Start of Information shown

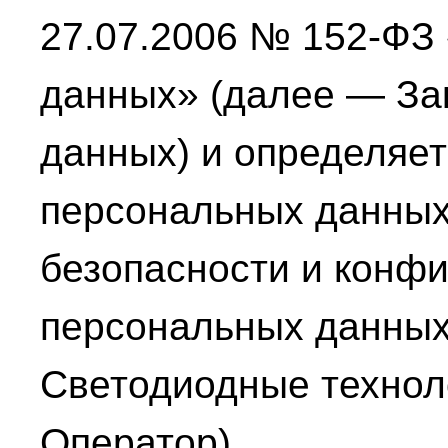
27.07.2006 № 152-ФЗ
данных» (далее — За
данных) и определяет
персональных данных
безопасности и конф
персональных данны
Светодиодные технол
Оператор).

End of Information shown

** Exercise prompt **
Go through the entries above and report every line in which the word "персональных" appears.

** Answer **
персональных данных
персональных данны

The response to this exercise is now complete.